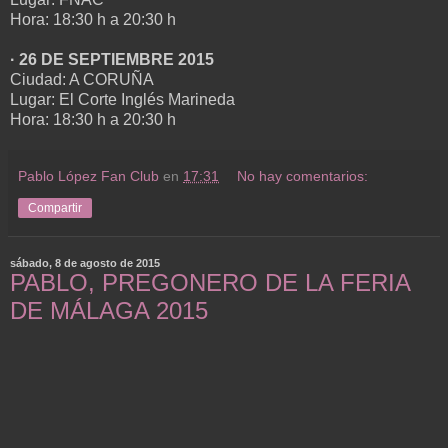
Hora: 18:30 h a 20:30 h
· 26 DE SEPTIEMBRE 2015
Ciudad: A CORUÑA
Lugar: El Corte Inglés Marineda
Hora: 18:30 h a 20:30 h
Pablo López Fan Club
en
17:31
No hay comentarios:
Compartir
sábado, 8 de agosto de 2015
PABLO, PREGONERO DE LA FERIA
DE MÁLAGA 2015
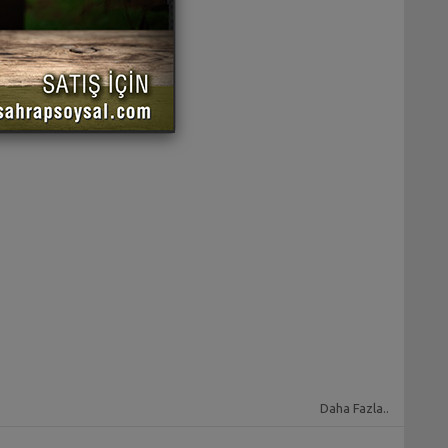
Daha Fazla..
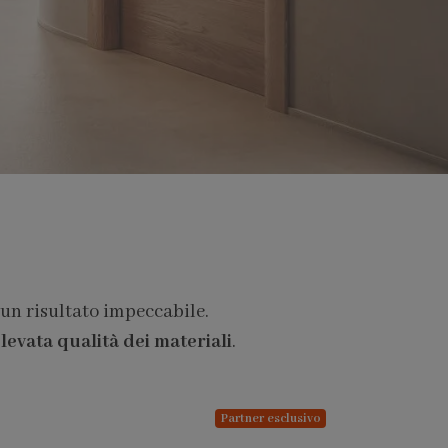
 un risultato impeccabile.
levata qualità dei materiali
.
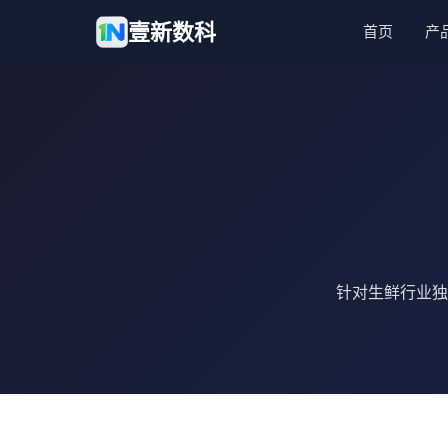
壹新数科
首页
产
针对生鲜行业独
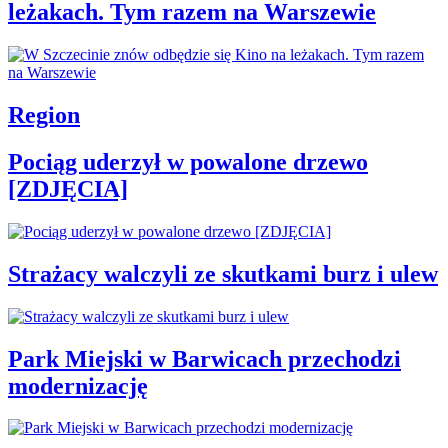
leżakach. Tym razem na Warszewie
Region
Pociąg uderzył w powalone drzewo
[ZDJĘCIA]
Strażacy walczyli ze skutkami burz i ulew
Park Miejski w Barwicach przechodzi
modernizację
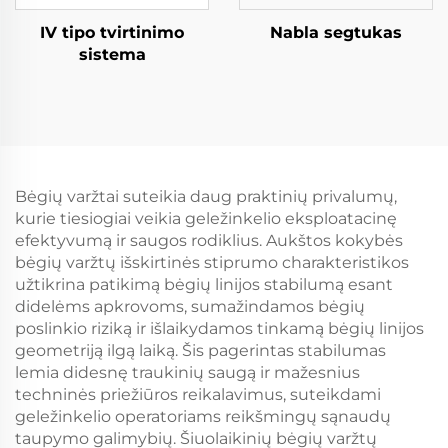
IV tipo tvirtinimo
Nabla segtukas
sistema
Bėgių varžtai suteikia daug praktinių privalumų,
kurie tiesiogiai veikia geležinkelio eksploatacinę
efektyvumą ir saugos rodiklius. Aukštos kokybės
bėgių varžtų išskirtinės stiprumo charakteristikos
užtikrina patikimą bėgių linijos stabilumą esant
didelėms apkrovoms, sumažindamos bėgių
poslinkio riziką ir išlaikydamos tinkamą bėgių linijos
geometriją ilgą laiką. Šis pagerintas stabilumas
lemia didesnę traukinių saugą ir mažesnius
techninės priežiūros reikalavimus, suteikdami
geležinkelio operatoriams reikšmingų sąnaudų
taupymo galimybių. Šiuolaikinių bėgių varžtų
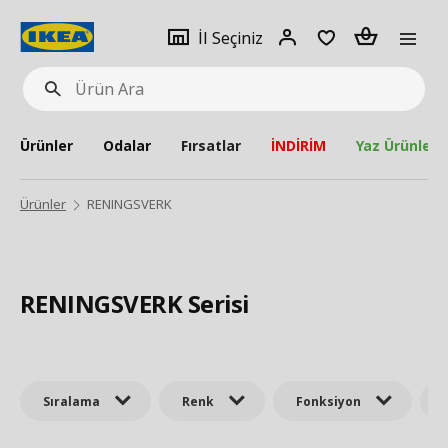
pat
İl
Giriş
Adet
İl Seçiniz
Ürün
seçiniz
Yap
Ara
Ürünler
Odalar
Fırsatlar
İNDİRİM
Yaz Ürünleri
Ürünler
RENINGSVERK
RENINGSVERK Serisi
Sıralama
Renk
Fonksiyon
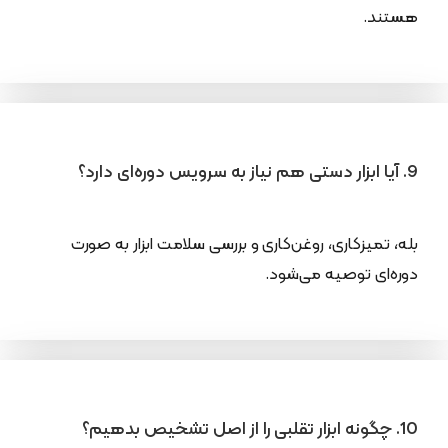
هستند.
9. آیا ابزار دستی هم نیاز به سرویس دوره‌ای دارد؟
بله، تمیزکاری، روغن‌کاری و بررسی سلامت ابزار به صورت
دوره‌ای توصیه می‌شود.
10. چگونه ابزار تقلبی را از اصل تشخیص بدهیم؟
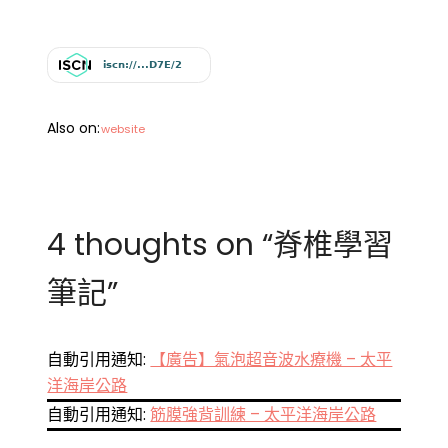
Also on:
website
4 thoughts on “
脊椎學習
筆記
”
自動引用通知:
【廣告】氣泡超音波水療機 – 太平
洋海岸公路
自動引用通知:
筋膜強背訓練 – 太平洋海岸公路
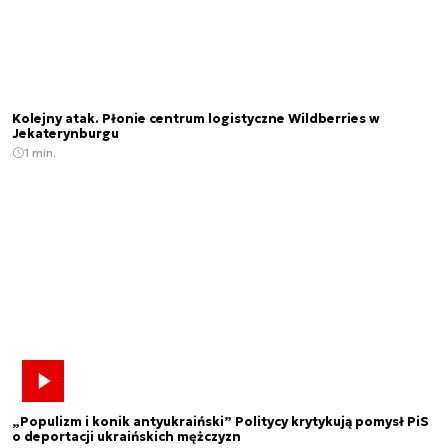
Kolejny atak. Płonie centrum logistyczne Wildberries w
Jekaterynburgu
1 min.
„Populizm i konik antyukraiński” Politycy krytykują pomysł PiS
o deportacji ukraińskich mężczyzn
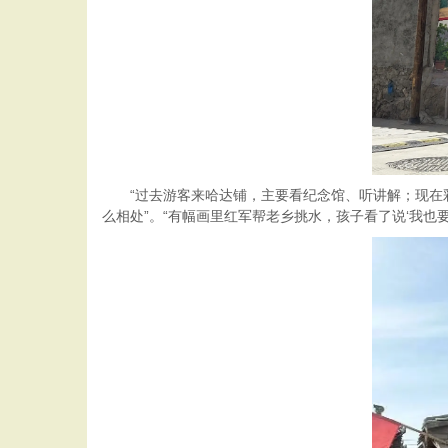
“过去游客来哈达铺，主要看纪念馆、听讲解；现在彩绘
么相处”。“有幅画里红军帮老乡挑水，孩子看了说‘我也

Exercise
Print out every record above exactly as given. Do not include the pictures.

Worked solution
Hora: 18:30 h a 20:30 h
· 26 DE SEPTIEMBRE 2015
Ciudad: A CORUÑA
Lugar: El Corte Inglés Marineda
Hora: 18:30 h a 20:30 h
Pablo López Fan Club
en
17:31
No hay comentarios:
Compartir
sábado, 8 de agosto de 2015
PABLO, PREGONERO DE LA FERIA
DE MÁLAGA 2015
Daha Fazla..
 un risultato impeccabile.
levata qualità dei materiali
.
壹新数科
首页
产
针对生鲜行业独
leżakach. Tym razem na Warszewie
Region
Pociąg uderzył w powalone drzewo
[ZDJĘCIA]
Strażacy walczyli ze skutkami burz i ulew
Park Miejski w Barwicach przechodzi
modernizację
IV tipo tvirtinimo
Nabla segtukas
sistema
Bėgių varžtai suteikia daug praktinių privalumų,
kurie tiesiogiai veikia geležinkelio eksploatacinę
efektyvumą ir saugos rodiklius. Aukštos kokybės
bėgių varžtų išskirtinės stiprumo charakteristikos
užtikrina patikimą bėgių linijos stabilumą esant
didelėms apkrovoms, sumažindamos bėgių
poslinkio riziką ir išlaikydamos tinkamą bėgių linijos
geometriją ilgą laiką. Šis pagerintas stabilumas
lemia didesnę traukinių saugą ir mažesnius
techninės priežiūros reikalavimus, suteikdami
geležinkelio operatoriams reikšmingų sąnaudų
taupymo galimybių. Šiuolaikinių bėgių varžtų
pat
İl
Giriş
Adet
İl Seçiniz
Ürün
seçiniz
Yap
Ara
Ürünler
Odalar
Fırsatlar
İNDİRİM
Yaz Ürünleri
Ürünler
RENINGSVERK
RENINGSVERK Serisi
Sıralama
Renk
Fonksiyon
هستند.
9. آیا ابزار دستی هم نیاز به سرویس دوره‌ای دارد؟
بله، تمیزکاری، روغن‌کاری و بررسی سلامت ابزار به صورت
دوره‌ای توصیه می‌شود.
10. چگونه ابزار تقلبی را از اصل تشخیص بدهیم؟
Also on:
website
4 thoughts on “
脊椎學習
筆記
”
自動引用通知:
【廣告】氣泡超音波水療機 – 太平
洋海岸公路
自動引用通知:
筋膜強背訓練 – 太平洋海岸公路
Kolejny atak. Płonie centrum logistyczne Wildberries w
Jekaterynburgu
1 min.
„Populizm i konik antyukraiński” Politycy krytykują pomysł PiS
o deportacji ukraińskich mężczyzn
“过去游客来哈达铺，主要看纪念馆、听讲解；现在彩绘
么相处”。“有幅画里红军帮老乡挑水，孩子看了说‘我也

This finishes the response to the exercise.